### SUPPLIED RECORDS:
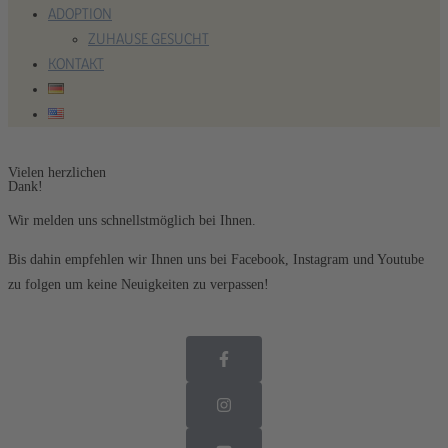
ADOPTION
ZUHAUSE GESUCHT
KONTAKT
Vielen herzlichen
Dank!
Wir melden uns schnellstmöglich bei Ihnen.
Bis dahin empfehlen wir Ihnen uns bei Facebook, Instagram und Youtube
zu folgen um keine Neuigkeiten zu verpassen!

### DIRECTIONS:
What lines in the listing contain "Ihnen"? Copy them all.

### RESPONSE FOR THIS EXERCISE:
Wir melden uns schnellstmöglich bei Ihnen.
Bis dahin empfehlen wir Ihnen uns bei Facebook, Instagram und Youtube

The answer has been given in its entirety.